Wyatt Mills: With a unique painting style that embraces chaos, Wyatt’s work invites us into an alien world of raw emotion where the darker side of the human psyche is revealed. His distorted portraiture demonstrates a subtle fusion of abstract and classical style. After having studied traditional oil painting as a teenager, and graduating with a BFA from New York’s School of Visual Arts, Wyatt chose to find a way to paint that which is right behind the mask of ‘normal.’ Through his art he hopes to expand a private debate about social boundaries people may find hideous, captivating, offensive or attractive. He has been commissioned to create numerous outdoor murals, including one for the Snapchat headquarters in Venice, Los Angeles.

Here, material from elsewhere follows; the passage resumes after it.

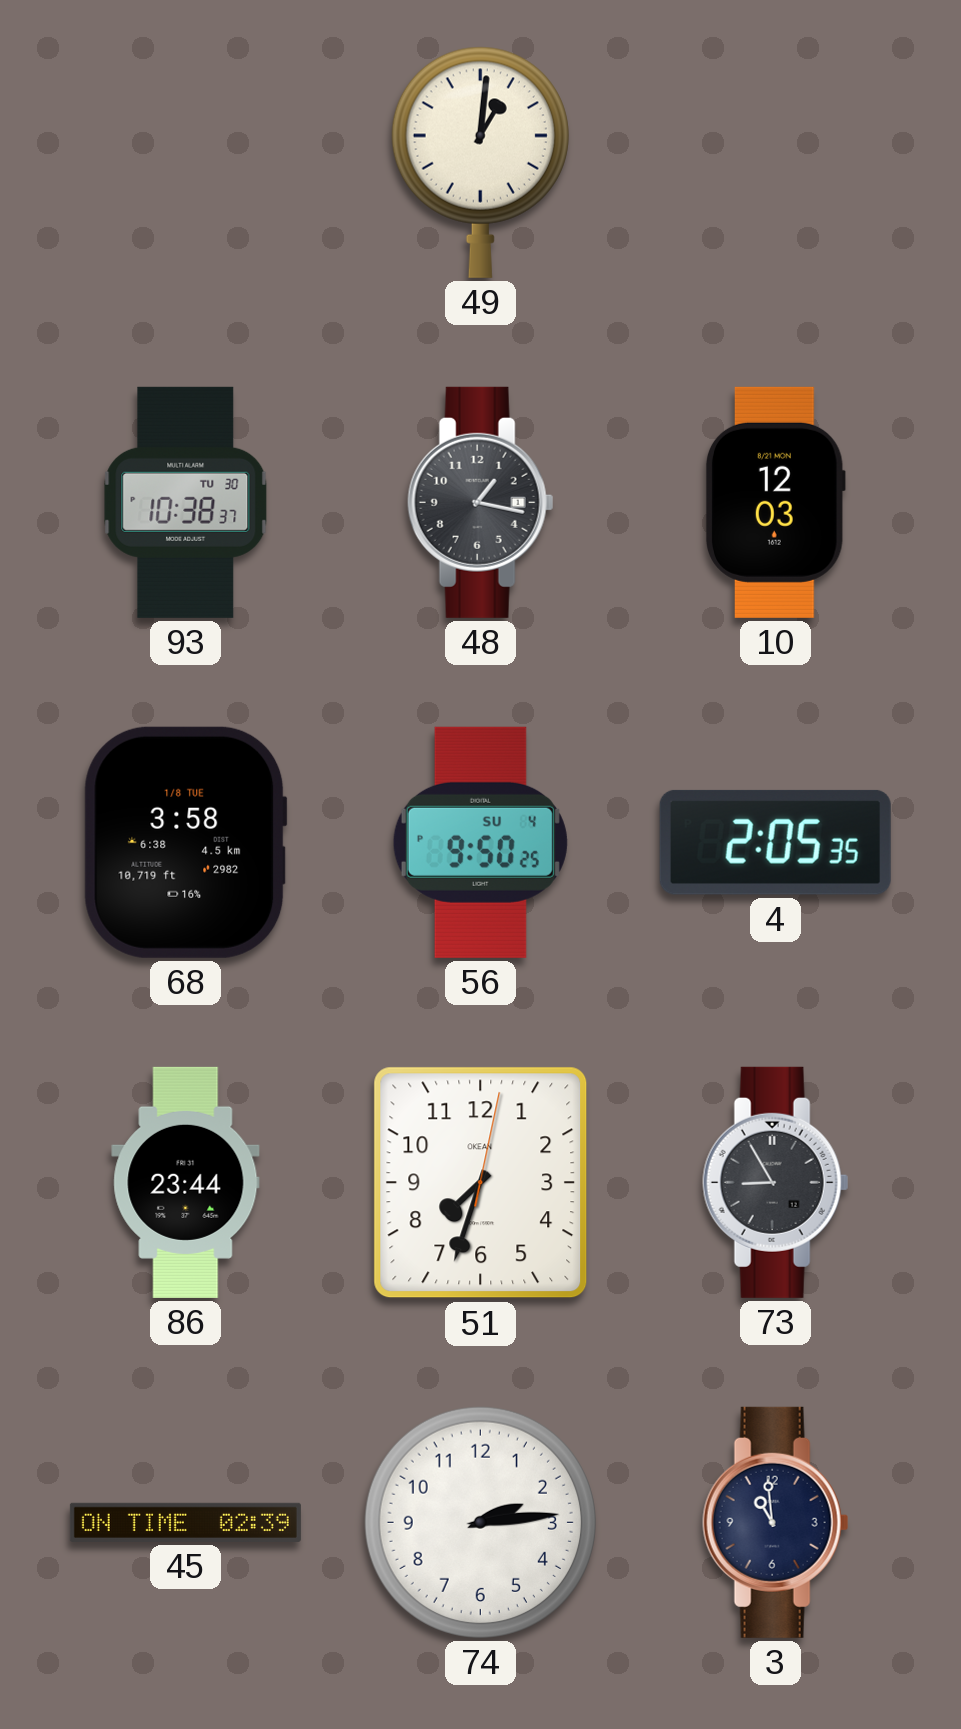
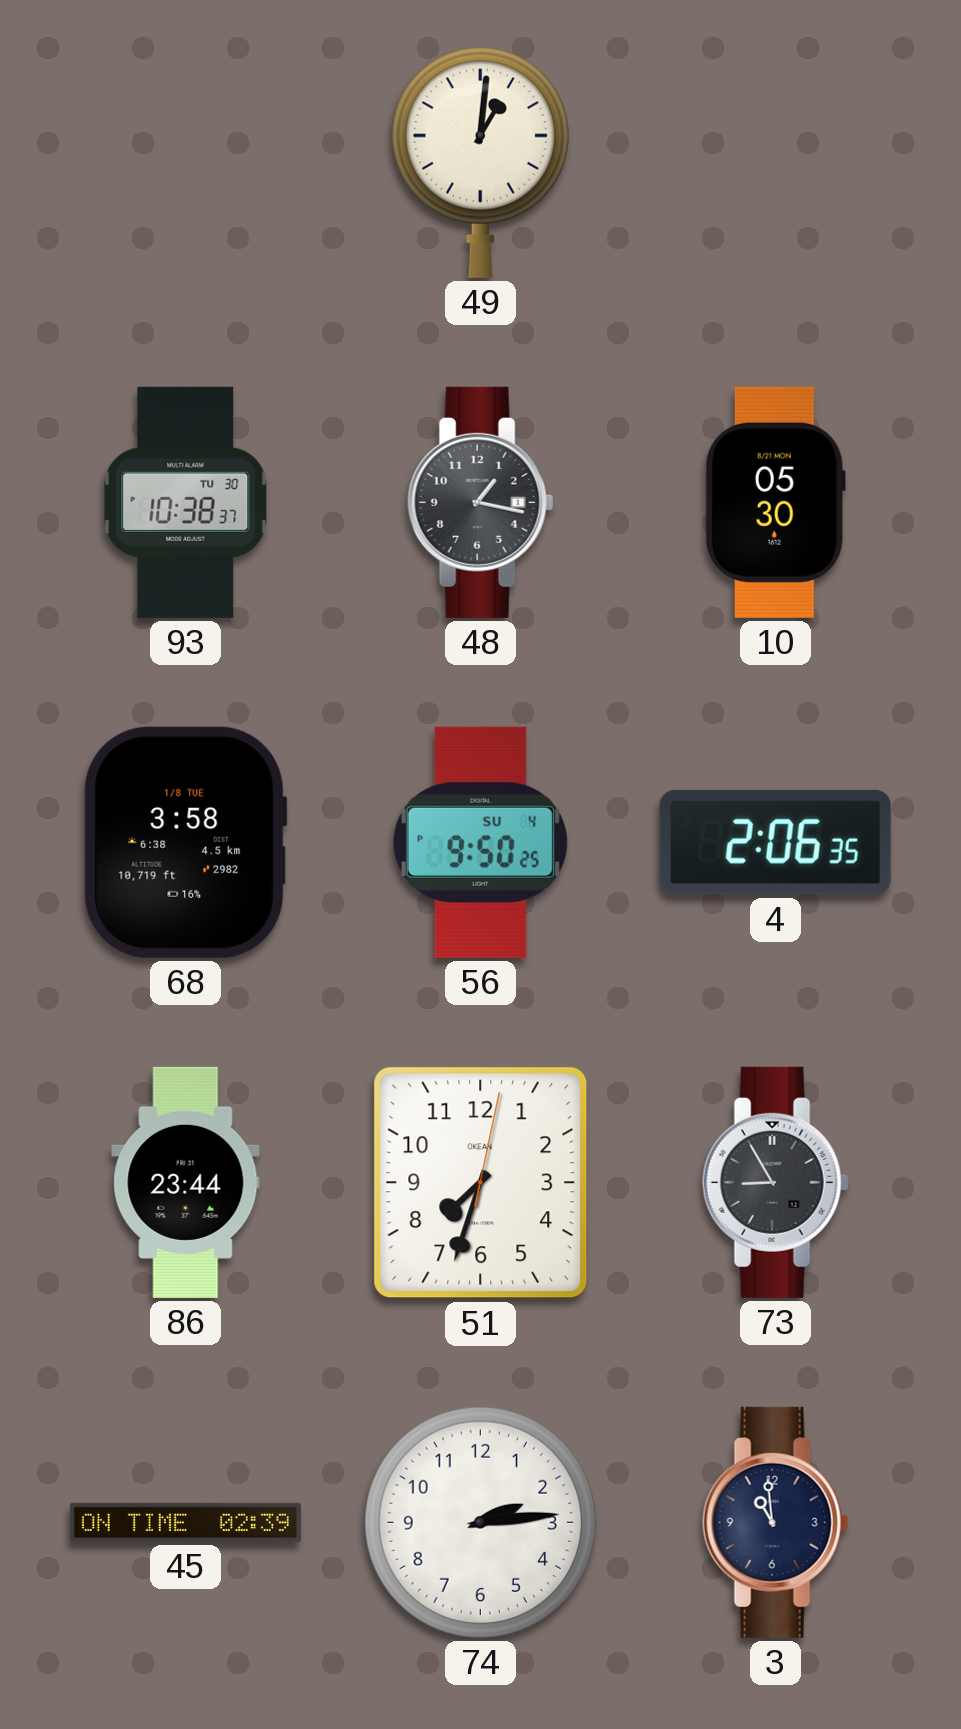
10: 12:03 -> 05:30
4: 2:05 -> 2:06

Joseph Lee: Self-taught artist who studies faces and the emotions that inhabit them.  Lee focuses on the parallel between external reality and internal process by manipulating everyday faces and objects through segmented brush strokes, color choice and volume, converging them together into a complete and balanced world. 

Artist’s Statement: IDENTITYCHRIST, In Jungian psychology, the “shadow” refers to the “dark side” of one’s unconscious. An entirely separate personality created by an amalgamation of our personal experiences. It is fed by ones perceived personal inferiority and moral deficiencies.  As Jung writes, “The shadow personifies everything that the subject refuses to acknowledge about himself.” 

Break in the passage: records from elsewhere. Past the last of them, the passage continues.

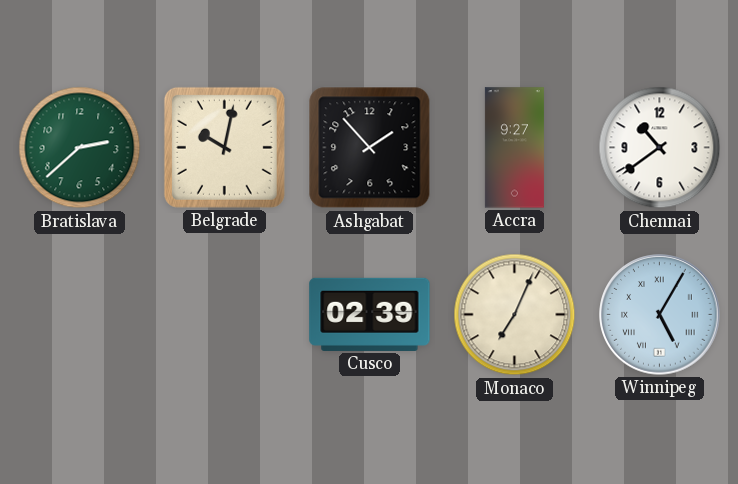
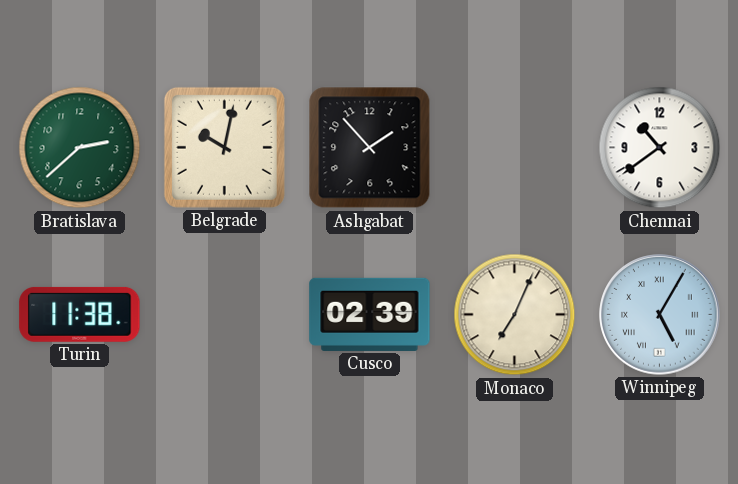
Accra: 9:27 -> none
Turin: none -> 11:38
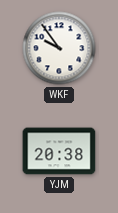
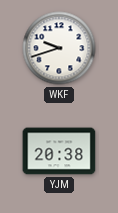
WKF: 9:54 -> 9:42
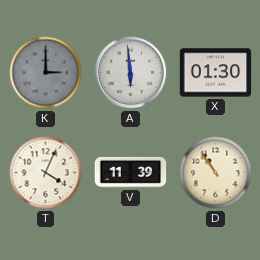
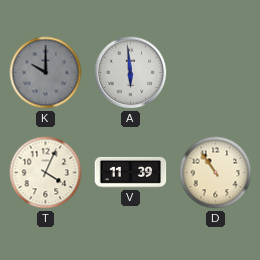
K: 3:00 -> 10:00
X: 01:30 -> none
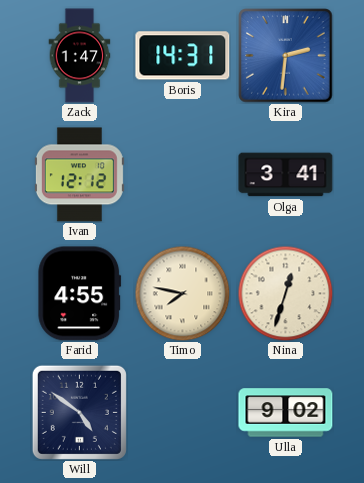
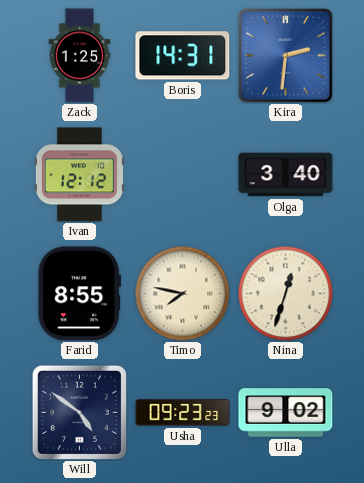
Zack: 1:47 -> 1:25
Olga: 3:41 -> 3:40
Farid: 4:55 -> 8:55
Usha: none -> 09:23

My shadow was born from two immigrants. He was nurtured alone in front of a television in middle America and raised on repressed anger. 

He interrogates me: Where do you belong? What do you believe and why? Where is home?

He taunts me: You don’t know which foot to stand on. You know nothing for certain but your own goddamn name.

He is emboldened by years of resentment and grows stronger in spite of his counterpart. 

He speaks: "You’ve been too ashamed to acknowledge me up till now, but I forgive you. I forgive you for your lack of faith. I forgive you for your insecurity. I forgive you for denying me. I will guide you through your fear-driven state. I am none other than your IDENTITYCHRIST. I have risen to save you from your fucking self.” This is a series of paintings that gives much-deserved attention to my other. Sorry for hiding you this long. 

Florian Eymann:Studied classical music in his early childhood as a form of academic self-expression. Florian’s unique style explores dark themes.  He experiments with form and content, deconstructing and reinterpreting faces, expressions, and the marks of time. 

Florian’s work requires imagination on the part of the viewer.  Through explosive and abstract touches of paint which partially hide the figure, he illustrates that conventional modes of representation can be transcended.

He draws inspiration from traditional pen and ink illustrators such as Alphonse Mucha, Geoff Darrow, Pushead, Mike Mignola and Ed Roth. He started his career creating record covers and music merchandise for a wide variety of legendary bands such as Napalm Death, Converge, Dillinger Escape Plan, The Misfits, Mastodon and Agoraphobic Nosebleed, just to name a few.

Recently he made his way into the realm of movie posters, creating movie poster art for iconic films such as Holy Mountain, Texas Chainsaw Massacre, Swamp Thing and Planet of the Apes.